Graph Definition
Compare changes
Created by: RasmusOrsoe
This PR addresses the ongoing discussion in #462 (closed) and #521 by changing Model
such that it now consists of the modules
Model = [GraphDefinition, GNN, Task]
Where GraphDefinition
is a single, problem/model dependent class that contains all the code responsible for data representations.
TLDR: Model, Dataset and GraphNeTI3Module now depends on GraphDefinition, which allows us to easily represent data as sequences, images, or whatever your heart desires. This change is breaking; older config files and pickled models are not compatible with these changes, but state_dicts are.

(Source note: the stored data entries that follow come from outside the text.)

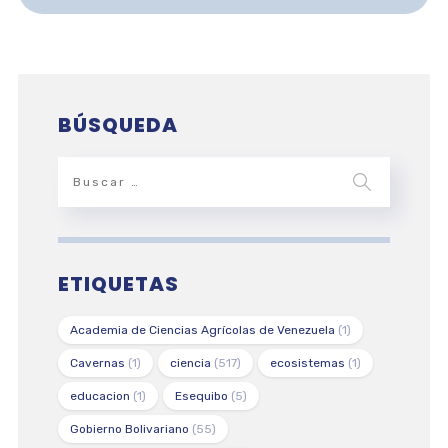
BÚSQUEDA
ETIQUETAS
Academia de Ciencias Agrícolas de Venezuela
(1)
Cavernas
(1)
ciencia
(517)
ecosistemas
(1)
educacion
(1)
Esequibo
(5)
Gobierno Bolivariano
(55)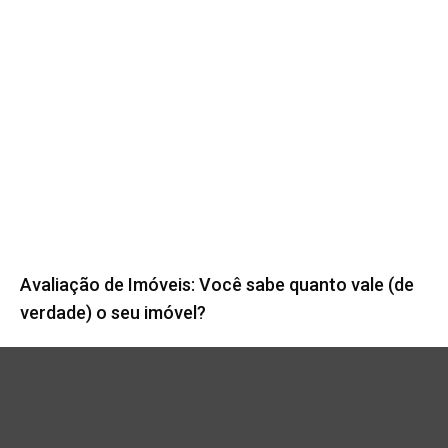
Avaliação de Imóveis: Você sabe quanto vale (de
verdade) o seu imóvel?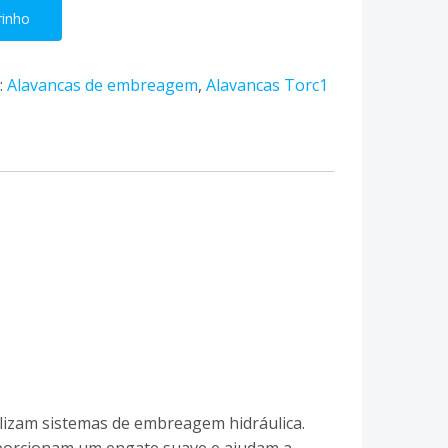
rinho
:
Alavancas de embreagem
,
Alavancas Torc1
izam sistemas de embreagem hidráulica.
oporcionam um engate suave e ajudam a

Conceptually, GraphDefinition
contains all the code that alters the raw data from Dataset
before it's passed to GNN
. It's a single, swapable module that can be passed to Dataset
and deployment modules. GraphDefinition
consists of multiple submodules, and the data flow is GraphDefinition = [Detector, NodeDefinition, EdgeDefinition]
and can be seen here. The modules are defined as
NodeDefinition : A generic class that defines what a node represents. Problem-specific versions can be implemented by overwriting the abstract method
def _construct_nodes(self, x: torch.tensor) -> Data:
"""Construct nodes from raw node features ´x´.
Args:
x: standardized node features with shape ´[num_pulses, d]´,
where ´d´ is the number of node features.
Returns:
graph: graph without edges.
"""
_construct_nodes
is the playground we've been missing for a while; it gives us the freedom to fully define exactly how we want the data to be structured for our Models. Here, one can use nodes to represent DOMs (by using Coarsening
or some other method), create images for CNNs, define sequences or other forms of data representations. Our standard of representing pulses as nodes is just
class NodesAsPulses(NodeDefinition):
"""Represent each measured pulse of Cherenkov Radiation as a node."""

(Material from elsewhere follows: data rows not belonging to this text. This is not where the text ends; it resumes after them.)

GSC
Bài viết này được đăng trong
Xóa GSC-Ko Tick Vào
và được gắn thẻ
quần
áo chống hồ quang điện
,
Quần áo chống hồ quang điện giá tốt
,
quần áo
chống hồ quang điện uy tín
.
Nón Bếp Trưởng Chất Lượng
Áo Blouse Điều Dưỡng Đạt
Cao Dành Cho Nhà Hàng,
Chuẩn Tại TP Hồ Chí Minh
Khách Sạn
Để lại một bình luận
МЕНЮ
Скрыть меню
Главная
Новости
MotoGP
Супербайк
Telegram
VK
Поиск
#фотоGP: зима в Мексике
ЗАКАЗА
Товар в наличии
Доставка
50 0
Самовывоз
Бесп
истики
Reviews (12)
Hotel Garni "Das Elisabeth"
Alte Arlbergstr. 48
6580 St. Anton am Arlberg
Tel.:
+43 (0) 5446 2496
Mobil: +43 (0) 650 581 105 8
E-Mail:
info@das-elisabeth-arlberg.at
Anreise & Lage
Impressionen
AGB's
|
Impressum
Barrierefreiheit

def _construct_nodes(self, x: torch.tensor) -> Data:
return Data(x=x)
EdgeDefinition:
A generic class that defines how edges are drawn between nodes in the graph. This is essentially a refactor of our GraphBuilder
. One can create problem-specific implementations by overwriting the abstract method
def _construct_edges(self, graph: Data) -> Data:
"""Construct edges and assign them to graph. I.e. ´graph.edge_index = edge_index´.
Args:
graph: graph without edges
Returns:
graph: graph with edges assigned.
"""
Detector: Virtually unchanged from it's known form. In charge of standardizing data. I cleaned the class up a little bit. In the future, it will hold detector-specific geometry tables as mentioned in #462 (closed).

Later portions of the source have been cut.